The shameful demise of due process
The shameful demise of due process
By Ronald Sokol
Copyright b y The International Herald Tribune
Published: August 18, 2006
AIX-EN-PROVENCE, France Bush and the law I
The ruling by a U.S. federal judge that the National Security Agency's secret wiretapping program is unconstitutional strikes a small note of hope in what is otherwise a shameful time for American justice.
Government lawyers are proposing that U.S. citizens can be detained and then tried in secret trials - in absentia, in some cases - using secret evidence that the accused cannot see. If evidence is obtained by coercion, government lawyers contend that it should still be allowed as a basis for conviction, thus rejecting almost 300 years of Anglo-American jurisprudence.
Almost 50 years ago, Chief Justice Earl Warren wrote that the "insistence upon putting the government to the task of proving guilt by means other than inquisition was engendered by historical abuses which are quite familiar." Unfortunately, these abuses are not familiar to the government lawyers who have circulated a draft of proposals that would have caused no notice in Nazi Germany or in the Soviet Union but that have never before been put forth in America.
The proposals provide that persons may be arrested and held indefinitely. There need be no sentence. No other civilized country permits such procedures. The United States has never before conceived of using them, neither during the two world wars nor during the Korean or Vietnam wars.
The voices raised against this trashing of the most fundamental notions of due process of law are not those of criminal defense attorneys but of military lawyers not known for their liberal views. Even they see these proposals as abhorrent and contrary to the most fundamental notions of due process.
If some felons or "unlawful combatants" escape conviction, societies are not destroyed. But when governments break with impunity the most fundamental rules of a civilized society, societies erode into authoritarian police states. Federal and state courts stand as a weak shield against that sad eventuality. For the past five years they have, for the most part, been silent and in some cases even supportive of the breakdown of the rule of law.
In short, Americans today live in a time of shame.
Much media attention has been given to the appointment of conservative judges by the current administration. Less widely known is the change that has occurred in the hiring practices of the Justice Department.
Government lawyers used to be recruited solely on the basis of competence by internal, nonpolitical hiring committees. The current administration has placed the task of hiring government lawyers into the hands of political appointees who employ an ideological litmus test. The president's choice of attorney general has always been a political choice, of course, but the hiring of hundreds of lawyers within the department has hitherto never been ideologically based. The results of that practice are all too apparent.
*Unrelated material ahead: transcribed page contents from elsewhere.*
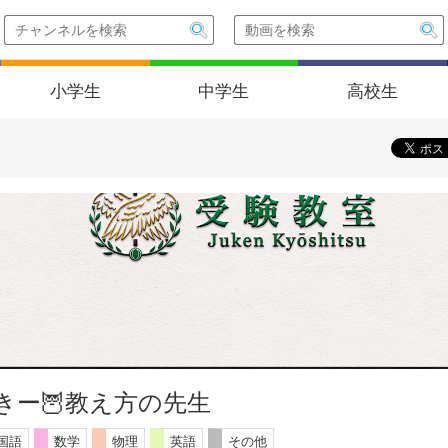
小学生
中学生
高校生
きー🦉教え方の先生
国語
数学
物理
英語
その他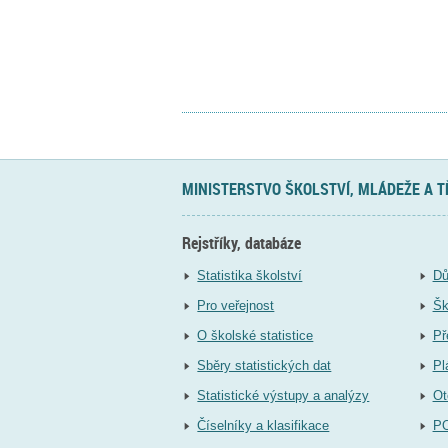
MINISTERSTVO ŠKOLSTVÍ, MLÁDEŽE A 
Rejstříky, databáze
Statistika školství
Dů
Pro veřejnost
Šk
O školské statistice
Př
Sběry statistických dat
Pl
Statistické výstupy a analýzy
Ot
Číselníky a klasifikace
P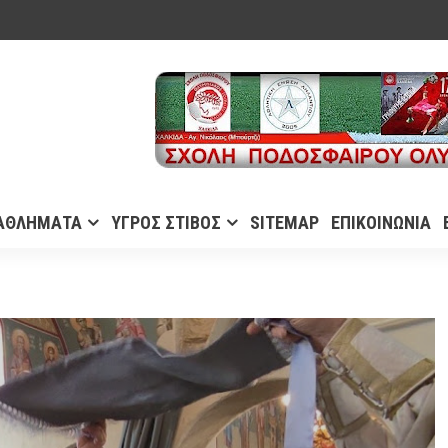
ΑΘΛΗΜΑΤΑ
ΥΓΡΟΣ ΣΤΙΒΟΣ
SITEMAP
ΕΠΙΚΟΙΝΩΝΙΑ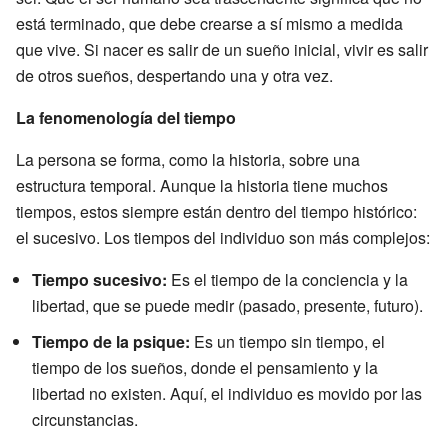
está terminado, que debe crearse a sí mismo a medida
que vive. Si nacer es salir de un sueño inicial, vivir es salir
de otros sueños, despertando una y otra vez.
La fenomenología del tiempo
La persona se forma, como la historia, sobre una
estructura temporal. Aunque la historia tiene muchos
tiempos, estos siempre están dentro del tiempo histórico:
el sucesivo. Los tiempos del individuo son más complejos:
Tiempo sucesivo:
Es el tiempo de la conciencia y la
libertad, que se puede medir (pasado, presente, futuro).
Tiempo de la psique:
Es un tiempo sin tiempo, el
tiempo de los sueños, donde el pensamiento y la
libertad no existen. Aquí, el individuo es movido por las
circunstancias.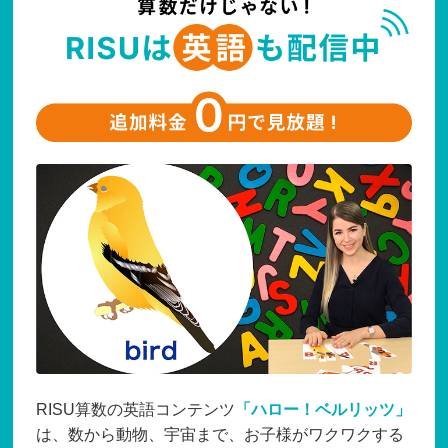
RISU算数の英語コンテンツ
「ハロー！ベルリッツ」
は、数から動物、宇宙まで、お子様がワクワクする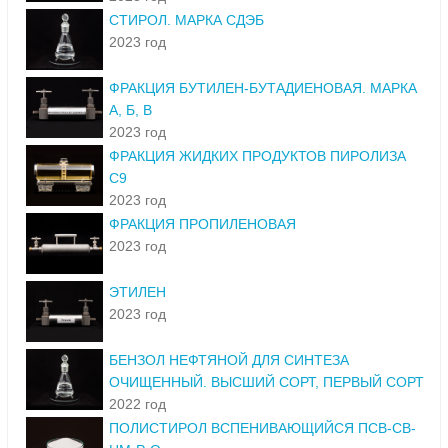
СТИРОЛ. МАРКА СДЭБ
2023 год
ФРАКЦИЯ БУТИЛЕН-БУТАДИЕНОВАЯ. МАРКА
А, Б, В
2023 год
ФРАКЦИЯ ЖИДКИХ ПРОДУКТОВ ПИРОЛИЗА
С9
2023 год
ФРАКЦИЯ ПРОПИЛЕНОВАЯ
2023 год
ЭТИЛЕН
2023 год
БЕНЗОЛ НЕФТЯНОЙ ДЛЯ СИНТЕЗА
ОЧИЩЕННЫЙ. ВЫСШИЙ СОРТ, ПЕРВЫЙ СОРТ
2022 год
ПОЛИСТИРОЛ ВСПЕНИВАЮЩИЙСЯ ПСВ-СВ-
What can citizens do today to resist the erosion of the most basic notions of due process that have always characterized the American legal tradition? Voting is essential, but beyond that one must, at the minimum, take a clear stand and make known that what is happening today within the executive branch of the U.S. government is fundamentally wrong.
One must, at the minimum, disassociate oneself by whatever means one can from such strange and novel concepts as "unlawful combatants," "detainees," redefining torture to exclude acts that are widely recognized as torture, the dismissal of habeas corpus, indefinite detention, secret trials, secret evidence, government-authorized kidnapping, punishment without trial and denying lawyers to those imprisoned.
All the above measures were abhorred by American governments of both political parties when they were used by the Soviet Union, by South Africa during the apartheid era, and by other police states that invoked the need for security to justify their acts.
It would be wrong to claim that America has an unblemished record of defending due process. The forced marches and displacement, if not genocide, of native Americans in the 19th century, the unpunished lynchings of the early 20th century, the flagrant racial discrimination that is a tragic theme of American history: These and other stains remind us that, as in other countries, there is much mythology in the American saga.
But if due process has not always been respected, it has been honored and proclaimed. All branches of government have sought fully to embrace it. At no time within my memory have fundamental notions of legality, deeply rooted in centuries of Anglo-American tradition, been so trod upon by an American government founded upon those very principles.
We live in a time of shame.
Ronald Sokol is a practicing American lawyer in Aix-en-Provence. He formerly taught and practiced constitutional litigation in the U.S. federal courts, and is the author of "Federal Habeas Corpus."